UK consumers will pay more for green, but not much more
29th September 2009
In the current economic climate, businesses pricing environmentally-friendly products and services for the UK market should try to keep any ‘green premium’ to between one and five per cent, a new survey suggests.
The survey – ‘Green Appetites’, by multinational insurance group RSA – found over a third (35 per cent) of UK consumers are willing to pay this much extra for an environmentally-friendly product or service.
However, only 11 per cent are willing to pay between five and 10 per cent and only one per cent are sufficiently committed to pay an environmental premium of more than a 10 per cent.
Overall, this means almost half of UK consumers are willing to pay some kind of green premium, even in the current recession.
Dr Paul Pritchard, UK head of corporate responsibility at RSA, said the report “highlights consumers’ enduring interest in the environment despite the current downturn” – though it also points out that this interest is far from universal.
While 47 per cent of UK consumers are willing to pay a green premium, 34 per cent said categorically that they were not and 14 per cent weren’t sure.
Although they may not be willing or able to back up their views with hard cash, the survey suggests that environmental issues have become an increasing priority for most UK consumers and businesses.
The vast majority (80 per cent) see the use of reusable plastic bags as a crucial environmental issue, for example.
The fact that this came out as the survey's top environmental priority is interesting – perhaps reflecting the fact that this is something consumers can do to help the environment at little or no cost to themselves and also, possibly, the success of efforts by the Government and leading supermarkets to reduce the use of plastic bags.
Pritchard said it was fascinating to see the issue of reusables feature so prominently in the survey. “While some commentators might want to focus attention on 'big' issues such as energy or transport, it’s clear that campaigns with clear well explained goals, allowing consumers to get involved, can be engaging and successful,” he said.
In future, the UK consumers surveyed indicated that they are most likely to do their bit for the environment by buying energy efficient goods (74 per cent) and locally grown produce (58 per cent), they are less likely to go for renewable energy (41 per cent) and fuel efficient cars (32 per cent).
Only a few (24 per cent) said they would let environmental concerns dictate the clothes they bought and only 21 per cent plan to carbon offset their holidays.
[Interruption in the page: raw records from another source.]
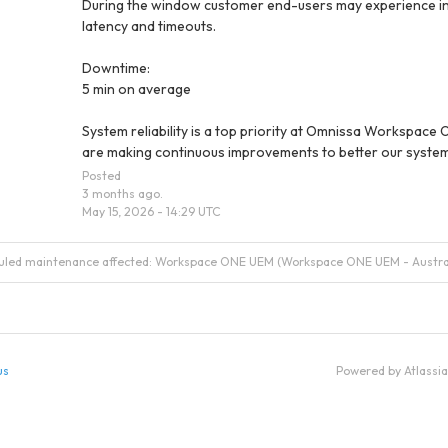
During the window customer end-users may experience in
latency and timeouts.
Downtime:
5 min on average
System reliability is a top priority at Omnissa Workspace 
are making continuous improvements to better our system
Posted
3
months ago.
May
15
,
2026
-
14:29
UTC
duled maintenance affected: Workspace ONE UEM (Workspace ONE UEM - Austral
us
Powered by Atlassi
The level of commitment to green goods and services amongst UK consumers is closely mirrored in most of the other European countries surveyed. In fact, France records an identical 47 per cent of consumers prepared to pay an environmental premium, compared with 50 per cent in Sweden and 54 per cent in Germany.
Denmark is the only European country surveyed to register significantly higher levels of green demand than the UK, with 64 per cent of consumers saying they are prepared to pay more for greener goods and services.
Interestingly, consumers in the emerging economies of Chile and China appear considerably more environmentally conscious than those in the developed world, with 89 and 90 per cent respectively prepared to pay a green premium – and 15 per cent of consumers in both countries saying they would pay more than 10 per cent.
The nine markets covered by the survey were Canada, Chile, China, Denmark, France, Germany, Sweden, United Arab Emirates and the UK.